What you will do: Below are the records; give again exactly the line with "want to prove", the line with "Jordan/Leb./Syria", and each line that lies between them, and nothing besides.

Records:
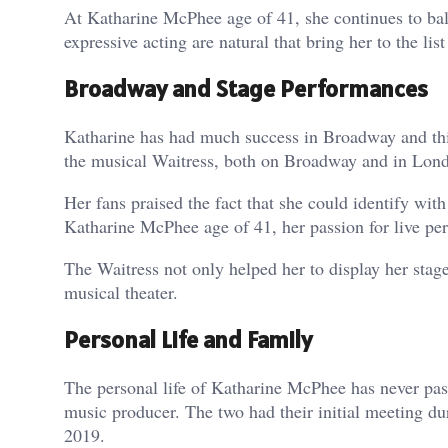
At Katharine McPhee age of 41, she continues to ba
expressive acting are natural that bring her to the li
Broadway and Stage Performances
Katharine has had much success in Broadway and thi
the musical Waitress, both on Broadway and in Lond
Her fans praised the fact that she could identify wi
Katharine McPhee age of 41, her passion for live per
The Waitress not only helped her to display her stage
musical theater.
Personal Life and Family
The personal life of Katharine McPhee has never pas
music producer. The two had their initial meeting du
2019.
* * *
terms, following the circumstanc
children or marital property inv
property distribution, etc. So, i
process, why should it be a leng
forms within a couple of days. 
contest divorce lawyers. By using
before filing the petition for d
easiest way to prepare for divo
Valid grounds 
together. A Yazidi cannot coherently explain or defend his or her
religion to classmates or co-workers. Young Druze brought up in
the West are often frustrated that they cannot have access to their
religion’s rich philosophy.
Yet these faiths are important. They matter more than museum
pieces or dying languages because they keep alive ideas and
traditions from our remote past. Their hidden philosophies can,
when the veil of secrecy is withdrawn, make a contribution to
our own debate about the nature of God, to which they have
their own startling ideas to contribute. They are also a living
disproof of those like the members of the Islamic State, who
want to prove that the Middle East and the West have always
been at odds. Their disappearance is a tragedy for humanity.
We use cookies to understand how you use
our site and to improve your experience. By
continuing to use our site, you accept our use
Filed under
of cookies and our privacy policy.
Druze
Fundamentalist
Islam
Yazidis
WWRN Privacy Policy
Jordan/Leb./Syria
* * *
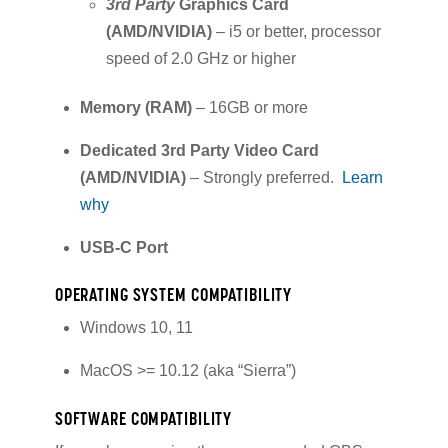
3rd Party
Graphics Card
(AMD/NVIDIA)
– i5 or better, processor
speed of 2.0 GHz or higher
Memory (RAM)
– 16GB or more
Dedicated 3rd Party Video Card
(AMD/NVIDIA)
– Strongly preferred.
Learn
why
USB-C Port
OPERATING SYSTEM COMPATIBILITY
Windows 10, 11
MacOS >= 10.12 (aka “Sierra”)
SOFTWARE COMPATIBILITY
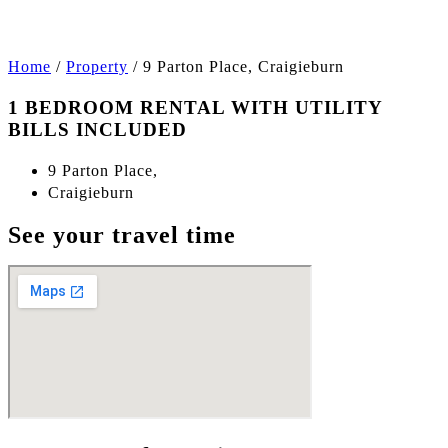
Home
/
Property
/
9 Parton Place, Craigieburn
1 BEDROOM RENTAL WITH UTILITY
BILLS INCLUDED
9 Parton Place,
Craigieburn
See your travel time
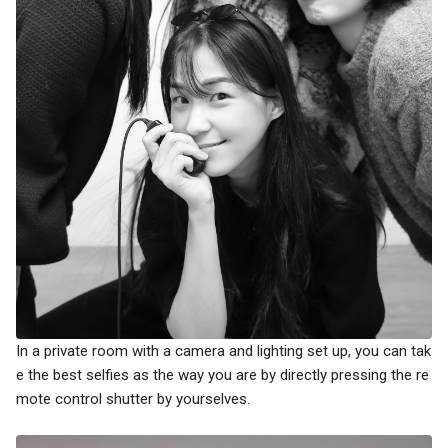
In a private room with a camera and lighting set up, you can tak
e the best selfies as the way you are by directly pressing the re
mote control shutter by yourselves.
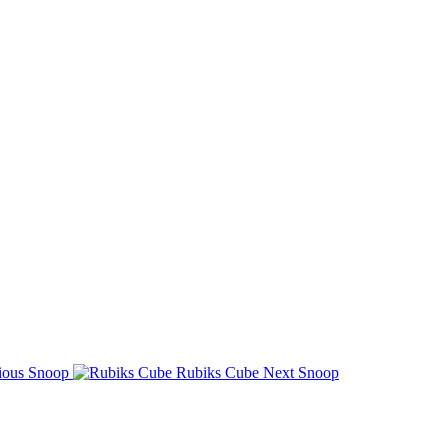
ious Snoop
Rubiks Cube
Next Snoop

Exercise response:
want to prove that the Middle East and the West have always
been at odds. Their disappearance is a tragedy for humanity.
We use cookies to understand how you use
our site and to improve your experience. By
continuing to use our site, you accept our use
Filed under
of cookies and our privacy policy.
Druze
Fundamentalist
Islam
Yazidis
WWRN Privacy Policy
Jordan/Leb./Syria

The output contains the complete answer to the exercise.